ASSIGNED TASK
The pictures must be left out, while the rest of the data is copied exactly.

━━━ DATA SHOWN

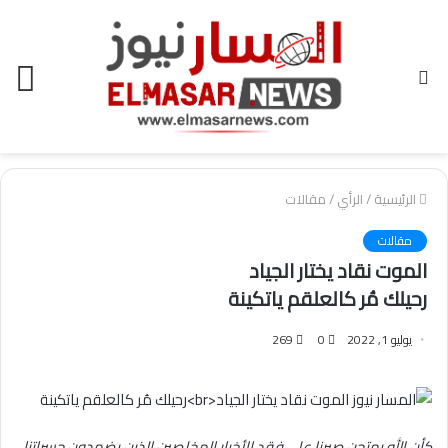
بحث
الق
عن
الرئيسية
/
الرأي
/
مقالات
مقالات
الموت نقاد يختار الجياد
رحيلك مُر كالعلقم ياتكينة
يوليو 1, 2022
0
269
كأن الله يمتحن صبرنا علي فقد الأخيار المخلصين الذين يضمدون حسراتنا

━━━━━━

RESPONSE TO THE EXERCISE
بحث
الق
عن
الرئيسية
/
الرأي
/
مقالات
مقالات
الموت نقاد يختار الجياد
رحيلك مُر كالعلقم ياتكينة
يوليو 1, 2022
0
269
كأن الله يمتحن صبرنا علي فقد الأخيار المخلصين الذين يضمدون حسراتنا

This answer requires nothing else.